## WHAT THE TASK ASKS
Your task is to restate exactly the lines from the one holding "iOS (168, 88)" to the end of the entries below, inclusive.

## EXERCISE INPUT
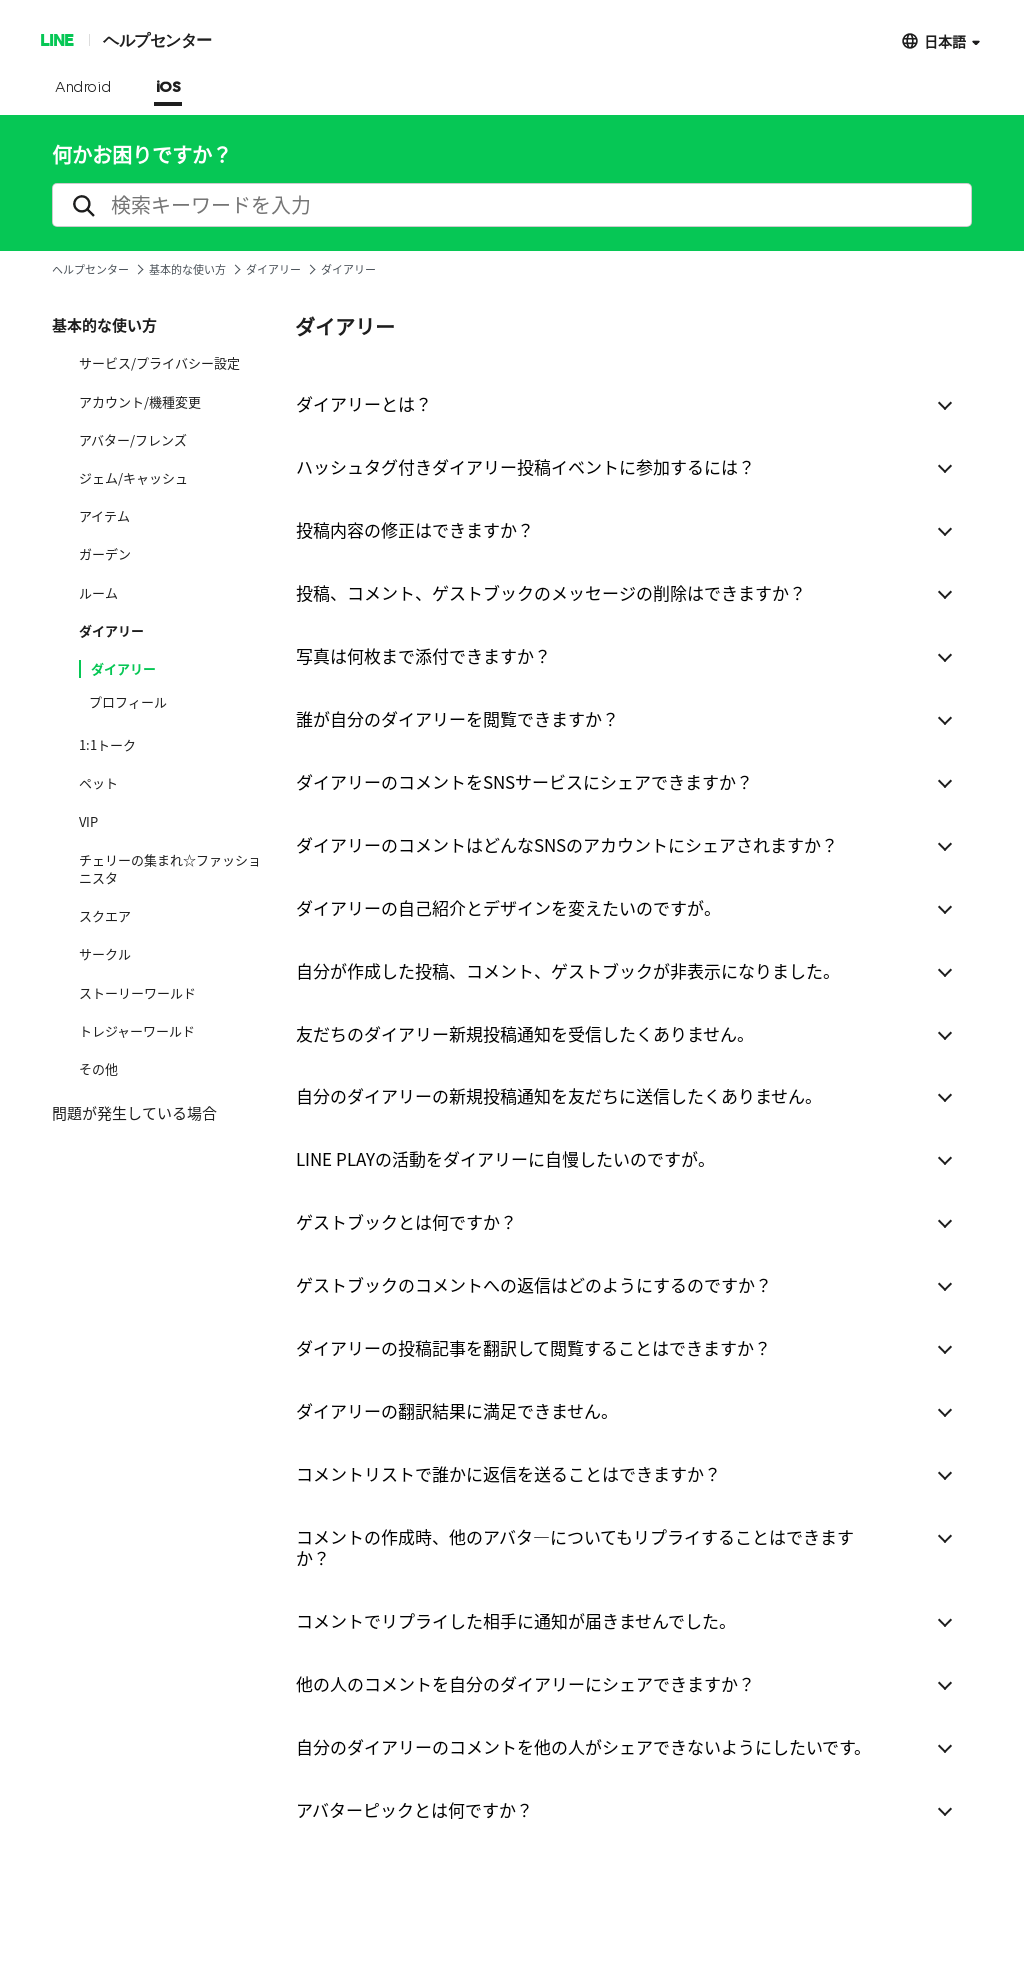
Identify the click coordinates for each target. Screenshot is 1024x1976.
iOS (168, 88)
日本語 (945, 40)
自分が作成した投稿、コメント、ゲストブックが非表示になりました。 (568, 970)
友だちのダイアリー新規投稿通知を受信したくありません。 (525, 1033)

## WRITTEN SOLUTION
iOS (168, 88)
日本語 (945, 40)
自分が作成した投稿、コメント、ゲストブックが非表示になりました。 (568, 970)
友だちのダイアリー新規投稿通知を受信したくありません。 (525, 1033)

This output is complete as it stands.